Scan the entries below for the word "service". Copy out every line in which it occurs.

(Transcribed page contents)
======
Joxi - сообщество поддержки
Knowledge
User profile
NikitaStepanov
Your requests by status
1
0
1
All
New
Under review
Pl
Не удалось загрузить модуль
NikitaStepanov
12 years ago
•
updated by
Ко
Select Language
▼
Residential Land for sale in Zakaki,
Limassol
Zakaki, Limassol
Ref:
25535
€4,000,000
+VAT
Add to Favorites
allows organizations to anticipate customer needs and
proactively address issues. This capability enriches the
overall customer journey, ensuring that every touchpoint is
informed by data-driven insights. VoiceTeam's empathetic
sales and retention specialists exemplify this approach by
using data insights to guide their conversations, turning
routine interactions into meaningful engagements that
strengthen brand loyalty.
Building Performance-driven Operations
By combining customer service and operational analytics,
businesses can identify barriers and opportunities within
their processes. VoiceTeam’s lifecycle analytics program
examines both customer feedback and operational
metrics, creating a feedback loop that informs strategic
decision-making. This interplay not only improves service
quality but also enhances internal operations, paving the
======
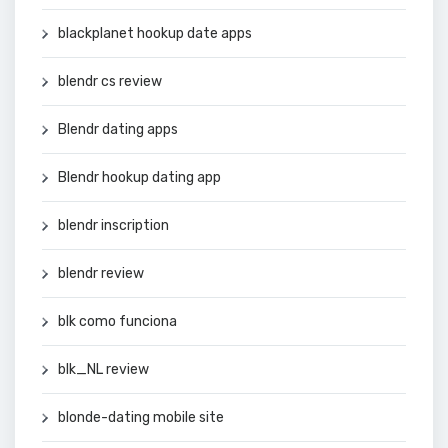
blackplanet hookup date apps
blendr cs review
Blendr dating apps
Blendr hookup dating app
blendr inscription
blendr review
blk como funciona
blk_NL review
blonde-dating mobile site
======
**Answer box**
By combining customer service and operational analytics,
decision-making. This interplay not only improves service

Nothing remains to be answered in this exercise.